→ Task objective:
Which lines of the records contain the word "progreso"? Copy each one.

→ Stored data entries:
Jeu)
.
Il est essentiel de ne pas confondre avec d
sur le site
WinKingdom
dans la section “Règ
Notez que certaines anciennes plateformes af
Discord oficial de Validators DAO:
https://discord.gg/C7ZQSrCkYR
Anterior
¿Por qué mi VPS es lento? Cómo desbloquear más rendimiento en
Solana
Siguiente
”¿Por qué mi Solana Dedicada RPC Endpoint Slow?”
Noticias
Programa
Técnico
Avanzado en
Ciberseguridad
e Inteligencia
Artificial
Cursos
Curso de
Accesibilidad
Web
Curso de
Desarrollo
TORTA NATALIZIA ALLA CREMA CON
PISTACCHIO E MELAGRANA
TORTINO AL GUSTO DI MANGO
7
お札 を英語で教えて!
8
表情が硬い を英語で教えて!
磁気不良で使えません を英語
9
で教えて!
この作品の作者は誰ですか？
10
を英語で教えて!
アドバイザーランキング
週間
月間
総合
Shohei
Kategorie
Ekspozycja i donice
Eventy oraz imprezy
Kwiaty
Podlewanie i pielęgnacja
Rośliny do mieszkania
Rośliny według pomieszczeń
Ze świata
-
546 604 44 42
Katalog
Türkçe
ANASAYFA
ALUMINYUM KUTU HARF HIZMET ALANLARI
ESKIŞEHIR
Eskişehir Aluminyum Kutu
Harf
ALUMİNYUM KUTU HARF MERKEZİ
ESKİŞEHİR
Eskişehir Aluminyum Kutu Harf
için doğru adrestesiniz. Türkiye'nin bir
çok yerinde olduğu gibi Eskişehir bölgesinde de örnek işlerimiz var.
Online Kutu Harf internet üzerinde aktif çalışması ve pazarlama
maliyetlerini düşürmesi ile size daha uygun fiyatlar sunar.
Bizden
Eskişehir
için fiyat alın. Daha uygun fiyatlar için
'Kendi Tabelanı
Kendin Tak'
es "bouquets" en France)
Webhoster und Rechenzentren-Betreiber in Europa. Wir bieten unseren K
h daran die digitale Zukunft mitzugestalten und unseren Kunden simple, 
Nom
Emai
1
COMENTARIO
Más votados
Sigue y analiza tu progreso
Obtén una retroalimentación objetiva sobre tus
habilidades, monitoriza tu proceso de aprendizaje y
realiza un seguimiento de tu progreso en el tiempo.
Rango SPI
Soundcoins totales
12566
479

→ Solution to the exercise:
Sigue y analiza tu progreso
realiza un seguimiento de tu progreso en el tiempo.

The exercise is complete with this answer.